──────── SOURCE MATERIAL
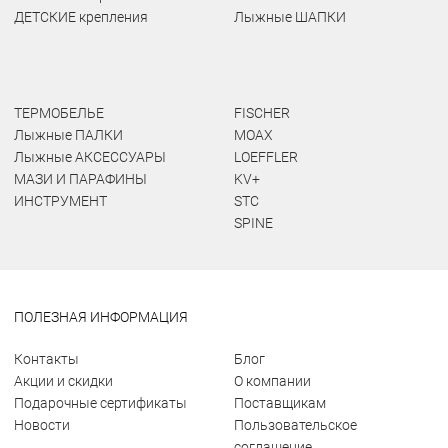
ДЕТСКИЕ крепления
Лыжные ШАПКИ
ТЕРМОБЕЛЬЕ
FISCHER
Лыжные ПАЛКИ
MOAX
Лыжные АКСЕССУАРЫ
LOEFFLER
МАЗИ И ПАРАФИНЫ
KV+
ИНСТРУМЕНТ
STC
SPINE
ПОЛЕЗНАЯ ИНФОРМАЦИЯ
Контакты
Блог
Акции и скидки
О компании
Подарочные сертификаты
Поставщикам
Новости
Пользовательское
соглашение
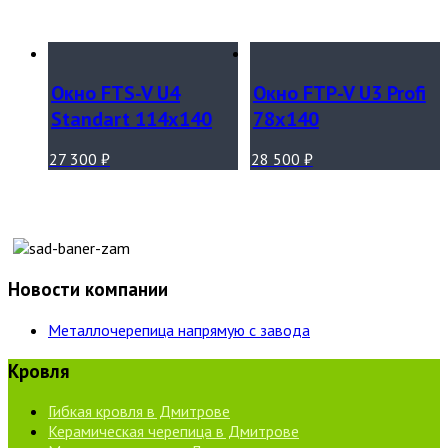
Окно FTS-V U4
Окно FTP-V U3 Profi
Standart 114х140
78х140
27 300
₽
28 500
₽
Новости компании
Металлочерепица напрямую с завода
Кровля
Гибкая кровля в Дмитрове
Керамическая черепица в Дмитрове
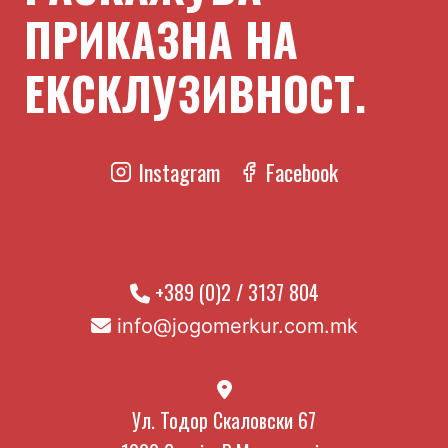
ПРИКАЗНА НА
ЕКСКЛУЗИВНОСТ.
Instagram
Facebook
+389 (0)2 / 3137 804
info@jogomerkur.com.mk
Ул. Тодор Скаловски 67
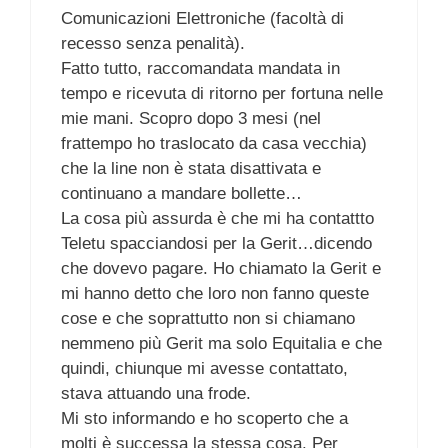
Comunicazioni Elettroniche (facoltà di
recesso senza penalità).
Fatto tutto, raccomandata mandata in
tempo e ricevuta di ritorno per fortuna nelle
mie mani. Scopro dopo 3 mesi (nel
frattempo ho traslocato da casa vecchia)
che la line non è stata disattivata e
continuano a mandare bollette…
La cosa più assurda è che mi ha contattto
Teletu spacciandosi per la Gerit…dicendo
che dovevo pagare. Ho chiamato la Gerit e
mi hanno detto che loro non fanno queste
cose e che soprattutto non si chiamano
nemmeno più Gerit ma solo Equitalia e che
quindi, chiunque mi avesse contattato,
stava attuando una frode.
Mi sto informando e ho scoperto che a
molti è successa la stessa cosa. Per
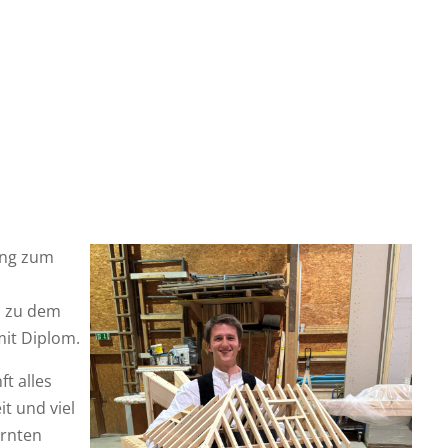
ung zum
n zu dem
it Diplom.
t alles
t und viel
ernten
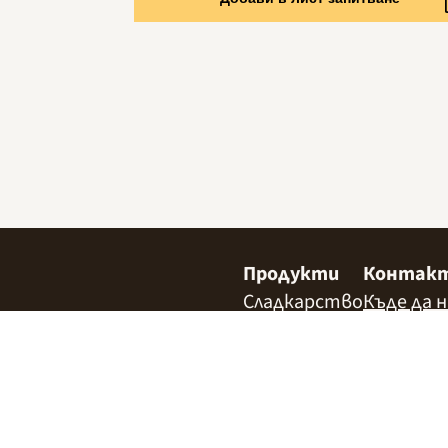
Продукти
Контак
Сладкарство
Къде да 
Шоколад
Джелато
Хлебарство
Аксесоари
────────────────
──────── SOURCE MATERIAL
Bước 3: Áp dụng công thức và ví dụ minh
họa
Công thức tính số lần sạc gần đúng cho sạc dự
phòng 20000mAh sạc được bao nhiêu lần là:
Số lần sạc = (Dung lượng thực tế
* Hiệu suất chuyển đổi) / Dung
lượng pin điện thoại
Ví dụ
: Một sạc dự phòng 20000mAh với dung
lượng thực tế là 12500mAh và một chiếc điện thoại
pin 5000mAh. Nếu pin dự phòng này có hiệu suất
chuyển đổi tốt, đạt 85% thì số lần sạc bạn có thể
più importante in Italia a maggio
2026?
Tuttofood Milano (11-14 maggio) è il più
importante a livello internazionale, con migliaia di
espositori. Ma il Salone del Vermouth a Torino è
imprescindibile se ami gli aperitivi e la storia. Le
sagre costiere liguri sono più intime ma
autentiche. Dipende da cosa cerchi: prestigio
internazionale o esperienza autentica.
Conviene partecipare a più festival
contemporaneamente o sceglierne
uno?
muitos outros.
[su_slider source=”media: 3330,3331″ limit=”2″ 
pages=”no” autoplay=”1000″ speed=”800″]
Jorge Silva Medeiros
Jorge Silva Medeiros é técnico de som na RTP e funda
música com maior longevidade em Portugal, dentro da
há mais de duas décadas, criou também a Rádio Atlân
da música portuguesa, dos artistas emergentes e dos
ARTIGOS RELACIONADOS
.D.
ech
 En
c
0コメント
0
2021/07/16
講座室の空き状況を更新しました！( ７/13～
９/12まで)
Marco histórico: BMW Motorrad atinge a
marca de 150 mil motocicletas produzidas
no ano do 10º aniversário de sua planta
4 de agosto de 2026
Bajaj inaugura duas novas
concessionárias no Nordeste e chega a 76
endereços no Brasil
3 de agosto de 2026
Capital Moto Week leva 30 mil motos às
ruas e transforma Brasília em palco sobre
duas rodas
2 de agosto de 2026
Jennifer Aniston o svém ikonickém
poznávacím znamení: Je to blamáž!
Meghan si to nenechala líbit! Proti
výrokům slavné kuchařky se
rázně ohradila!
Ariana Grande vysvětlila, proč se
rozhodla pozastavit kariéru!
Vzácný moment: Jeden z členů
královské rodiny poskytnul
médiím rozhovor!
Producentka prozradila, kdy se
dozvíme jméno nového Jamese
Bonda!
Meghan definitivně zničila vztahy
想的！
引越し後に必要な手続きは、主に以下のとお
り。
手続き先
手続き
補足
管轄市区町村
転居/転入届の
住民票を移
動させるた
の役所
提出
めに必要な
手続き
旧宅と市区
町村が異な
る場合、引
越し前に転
────────────────
• [PROBLEM DETAILS] Filter the data, keeping only the lines that contain "chuyển".

• [ANSWER TO THE EXERCISE]
* Hiệu suất chuyển đổi) / Dung
chuyển đổi tốt, đạt 85% thì số lần sạc bạn có thể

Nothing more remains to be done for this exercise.